Also, is Slackware pretty much dead? More than 5 years on from the last major release.
I know I'm really late on this, broke my computer with Devuan, goddamn fucking Caja does this fuckarse thing where if you have another window with highlights in it, and you highlight something else to delete, it fucking deletes EVERYTHING. Took me two fucking weeks to try and extract the shit that got deleted, I don't know if I got everything, because everything just has a goddamn number as the title now.

So yeah to answer your question, the easiest 'out of the box' Linux distro ever made. You won't have to guess what I went back to.

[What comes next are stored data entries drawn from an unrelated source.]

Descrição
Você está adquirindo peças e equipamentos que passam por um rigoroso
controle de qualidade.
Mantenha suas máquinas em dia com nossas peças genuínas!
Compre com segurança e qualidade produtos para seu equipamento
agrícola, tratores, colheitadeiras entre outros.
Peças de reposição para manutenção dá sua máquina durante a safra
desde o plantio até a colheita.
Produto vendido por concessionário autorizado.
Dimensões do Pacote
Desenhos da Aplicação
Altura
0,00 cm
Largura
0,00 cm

I've been using MX Linux for a year and a half I think, can't remember, it seriously just works out of the box, no dramas (unless they are self made), extremely easy to take a snapshot occasionally and if something (me) fucks up, instantly back to what it was.

I am one of those fiddle with everything type of people, I have tried so many distros I've lost count, some more than once, more than three times, MX Linux is seriously the only distro I can load up and it just works, everything 'just fucking works'.

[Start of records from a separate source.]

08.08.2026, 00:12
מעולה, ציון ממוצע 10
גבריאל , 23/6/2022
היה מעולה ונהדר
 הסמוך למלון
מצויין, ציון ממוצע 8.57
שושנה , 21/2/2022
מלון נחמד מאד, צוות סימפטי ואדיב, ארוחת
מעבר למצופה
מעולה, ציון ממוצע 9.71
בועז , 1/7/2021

Using the MX21 Beta 2 XFCE, and again, it seriously just worked (not a gamer though, not sure if it makes a difference), a bloody Beta, just working!!!
 
Distrowatch is not a good measure of usage. It only ranks search in distrowatch or something like that.
Exactly; it ranks hits to the webpage based on the distro that you're using at the time.

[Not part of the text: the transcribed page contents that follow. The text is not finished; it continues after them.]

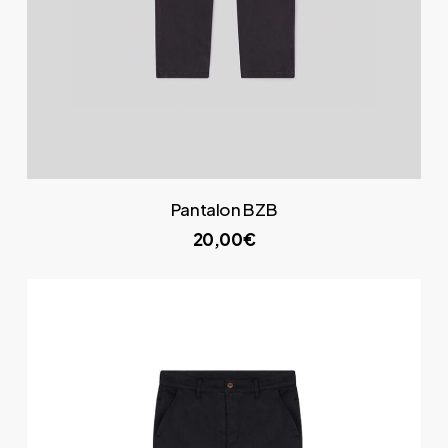
Pantalon BZB
20,00€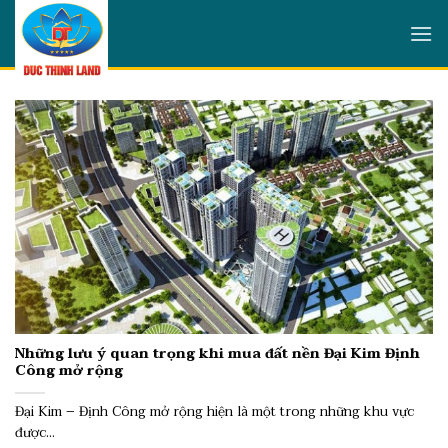
Skip
to
content
Những lưu ý quan trọng khi mua đất nền Đại Kim Định
Công mở rộng
Đại Kim – Định Công mở rộng hiện là một trong những khu vực
được...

This is something I've always been suspicious of actually, based on my own habits. I'm only ever on Distrowatch when I'm shopping around for a different distro to jump to, which means the distro that I hit the site with is one that I'm fed up with and abandoning. If everyone else uses Distrowatch similarly, then it would mean that on the contrary, something high on the Distrowatch ranking list is more likely to mean that it sucks.
 
First server has been upgraded to Debian 11. Looks like the new kernel keeps binary compatibility with the 4.19 kernel I compiled a couple of my C programs on. Thank you King Linus for not breaking all my user space shit.